**WHAT YOU WILL DO**:
Copy nothing but the lines from the one containing "Marre des placards Ikea qui" through the last line of the records, repeated exactly and without pictures.

**DATA**:

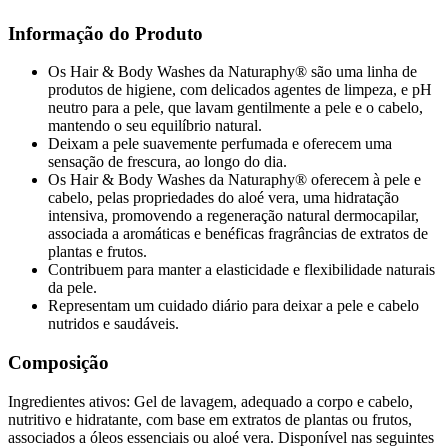
Informação do Produto
Os Hair & Body Washes da Naturaphy® são uma linha de
produtos de higiene, com delicados agentes de limpeza, e pH
neutro para a pele, que lavam gentilmente a pele e o cabelo,
mantendo o seu equilíbrio natural.
Deixam a pele suavemente perfumada e oferecem uma
sensação de frescura, ao longo do dia.
Os Hair & Body Washes da Naturaphy® oferecem à pele e
cabelo, pelas propriedades do aloé vera, uma hidratação
intensiva, promovendo a regeneração natural dermocapilar,
associada a aromáticas e benéficas fragrâncias de extratos de
plantas e frutos.
Contribuem para manter a elasticidade e flexibilidade naturais
da pele.
Representam um cuidado diário para deixar a pele e cabelo
nutridos e saudáveis.
Composição
Ingredientes ativos: Gel de lavagem, adequado a corpo e cabelo,
nutritivo e hidratante, com base em extratos de plantas ou frutos,
associados a óleos essenciais ou aloé vera. Disponível nas seguintes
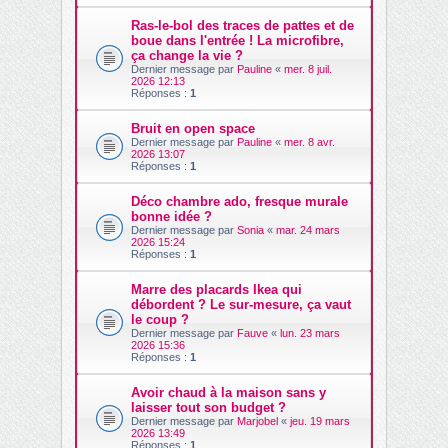
Ras-le-bol des traces de pattes et de
boue dans l'entrée ! La microfibre,
ça change la vie ?
Dernier message par
Pauline
«
mer. 8 juil.
2026 12:13
Réponses :
1
Bruit en open space
Dernier message par
Pauline
«
mer. 8 avr.
2026 13:07
Réponses :
1
Déco chambre ado, fresque murale
bonne idée ?
Dernier message par
Sonia
«
mar. 24 mars
2026 15:24
Réponses :
1
Marre des placards Ikea qui
débordent ? Le sur-mesure, ça vaut
le coup ?
Dernier message par
Fauve
«
lun. 23 mars
2026 15:36
Réponses :
1
Avoir chaud à la maison sans y
laisser tout son budget ?
Dernier message par
Marjobel
«
jeu. 19 mars
2026 13:49
Réponses :
1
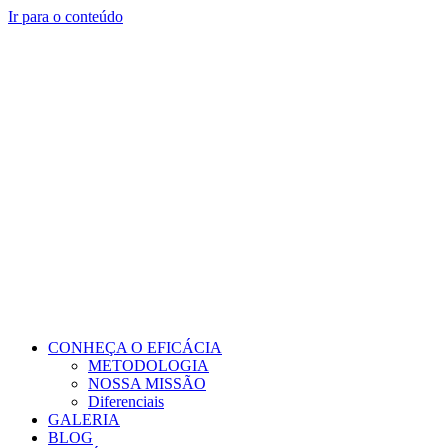
Ir para o conteúdo
CONHEÇA O EFICÁCIA
METODOLOGIA
NOSSA MISSÃO
Diferenciais
GALERIA
BLOG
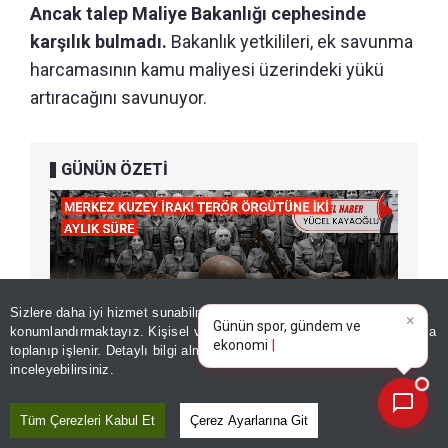
Ancak talep Maliye Bakanlığı cephesinde
karşılık bulmadı.
Bakanlık yetkilileri, ek savunma
harcamasının kamu maliyesi üzerindeki yükü
artıracağını savunuyor.
GÜNÜN ÖZETİ
×
Günün spor, gündem ve
Sizlere daha iyi hizmet sunabilmek adına sitemizde
çerez
ekonomi gelişmelerini analiz
konumlandırmaktayız. Kişisel verileriniz, KVKK ve GDPR kapsamında
edin!
toplanıp işlenir. Detaylı bilgi almak için
Aydınlatma Metnimizi
📰
Son 30 güne ait haberleri, spor gelişmelerini veya yazar yazılarını sorgulayabilirsiniz.
inceleyebilirsiniz.
Tüm Çerezleri Kabul Et
Çerez Ayarlarına Git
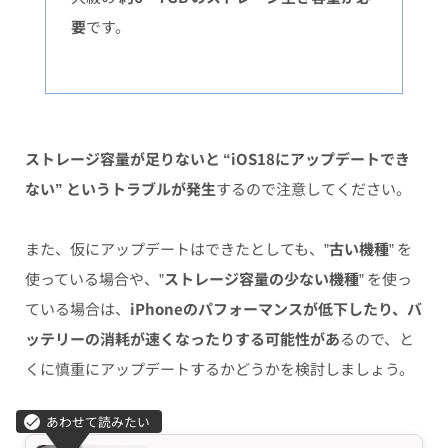
要
です。
ストレージ容量が足りないと “iOS18にアップデートでき
ない” というトラブルが発生
するので注意してください。
また、仮にアップデートはできたとしても、”
古い機種
” を
使っている場合や、”
ストレージ容量の少ない機種
” を使っ
ている場合は、
iPhoneのパフォーマンスが低下したり、バ
ッテリーの消耗が速くなったりする可能性があ
るので、と
くに慎重にアップデートするかどうかを検討しましょう。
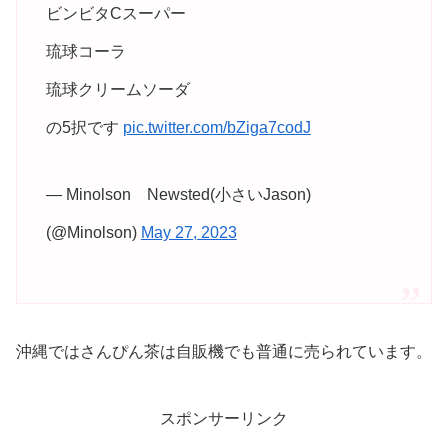
ビンビタCスーパー
琉球コーラ
琉球クリームソーダ
の5択です
pic.twitter.com/bZiga7codJ
— Minolson Newsted(小さいJason)
(@Minolson)
May 27, 2023
沖縄ではさんぴん茶は自販機でも普通に売られています。
スポンサーリンク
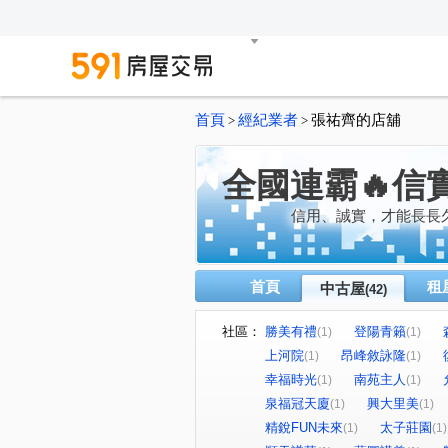
首頁
經紀業者
張祐齊的店舖
>
>
全國連霸🔥信
信用、誠實，才能長長
首頁
租
中古屋
(42)
社區：
勝美有禮
登陽青籟
(1)
(1)
上河院
昂峰敘詠隆
(1)
(1)
幸福時光
南苑主人
(1)
(1)
泉福冠天廈
興大里美
(1)
(1)
精銳FUN未來
太子莊園
(1)
(1)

**ANSWER BOX**:
Marre des placards Ikea qui
débordent ? Le sur-mesure, ça vaut
le coup ?
Dernier message par
Fauve
«
lun. 23 mars
2026 15:36
Réponses :
1
Avoir chaud à la maison sans y
laisser tout son budget ?
Dernier message par
Marjobel
«
jeu. 19 mars
2026 13:49
Réponses :
1
Ir para o conteúdo
CONHEÇA O EFICÁCIA
METODOLOGIA
NOSSA MISSÃO
Diferenciais
GALERIA
BLOG
Ancak talep Maliye Bakanlığı cephesinde
karşılık bulmadı.
Bakanlık yetkilileri, ek savunma
harcamasının kamu maliyesi üzerindeki yükü
artıracağını savunuyor.
GÜNÜN ÖZETİ
×
Günün spor, gündem ve
Sizlere daha iyi hizmet sunabilmek adına sitemizde
çerez
ekonomi gelişmelerini analiz
konumlandırmaktayız. Kişisel verileriniz, KVKK ve GDPR kapsamında
edin!
toplanıp işlenir. Detaylı bilgi almak için
Aydınlatma Metnimizi
📰
Son 30 güne ait haberleri, spor gelişmelerini veya yazar yazılarını sorgulayabilirsiniz.
inceleyebilirsiniz.
Tüm Çerezleri Kabul Et
Çerez Ayarlarına Git
要
です。
ストレージ容量が足りないと “iOS18にアップデートでき
ない” というトラブルが発生
するので注意してください。
また、仮にアップデートはできたとしても、”
古い機種
” を
使っている場合や、”
ストレージ容量の少ない機種
” を使っ
ている場合は、
iPhoneのパフォーマンスが低下したり、バ
ッテリーの消耗が速くなったりする可能性があ
るので、と
くに慎重にアップデートするかどうかを検討しましょう。
ビンビタCスーパー
琉球コーラ
琉球クリームソーダ
の5択です
pic.twitter.com/bZiga7codJ
— Minolson Newsted(小さいJason)
(@Minolson)
May 27, 2023
沖縄ではさんぴん茶は自販機でも普通に売られています。
スポンサーリンク
首頁
經紀業者
張祐齊的店舖
>
>
全國連霸🔥信
信用、誠實，才能長長
首頁
租
中古屋
(42)
社區：
勝美有禮
登陽青籟
(1)
(1)
上河院
昂峰敘詠隆
(1)
(1)
幸福時光
南苑主人
(1)
(1)
泉福冠天廈
興大里美
(1)
(1)
精銳FUN未來
太子莊園
(1)
(1)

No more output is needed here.